“Andrea Orlando? Al suo posto mi sarei già dimesso da vicesegretario”. Lo dice il capogruppo Pd a Palazzo Madama Andrea Marcucci in un’intervista al Foglio. “Prendo atto di alcuni fatti. Il primo è che la vicesegretaria Paola De Micheli ha lasciato il suo incarico quando è andata a fare il ministro dei Trasporti.
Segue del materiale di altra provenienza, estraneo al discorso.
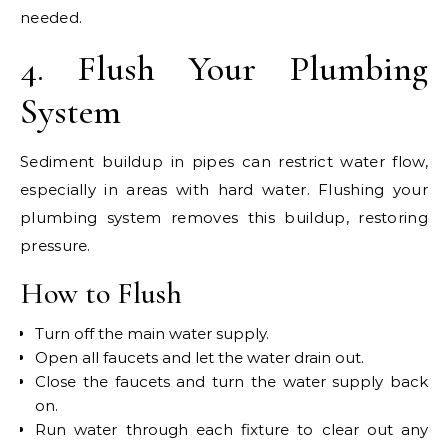
needed.
4. Flush Your Plumbing
System
Sediment buildup in pipes can restrict water flow,
especially in areas with hard water. Flushing your
plumbing system removes this buildup, restoring
pressure.
How to Flush
Turn off the main water supply.
Open all faucets and let the water drain out.
Close the faucets and turn the water supply back
on.
Run water through each fixture to clear out any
Il secondo è che un ministero così importante come quello affidato ad Andrea Orlando, persona che reputo in grado di fare un ottimo lavoro, ha bisogno di un ministro  a tempo pieno, perché l’elenco di questioni rilevanti è lungo”. Sull’intervista che il vicesegretario dem ha rilasciato nei giorni scorsi, Marcucci dice, “chi dà etichette non ha altri argomenti”. Quanto al Pd, “ Un congresso non è un dramma ma una necessità riconosciuta da tutti. Quando Zingaretti è stato eletto segretario, il quadro politico era molto diverso da quello di oggi. Quindi abbiamo l’esigenza di dare una nuova linea in una situazione diversa, con i tempi e i modi che Zingaretti deciderà”. E sulla candidatura di Bonaccini,  “E’ persona autorevole, se dovesse decidere di candidarsi, avrebbe la statura necessaria per farlo. Ha sconfitto Salvini in una fase difficile per il Pd e in un territorio in cui eravamo dati perdenti”.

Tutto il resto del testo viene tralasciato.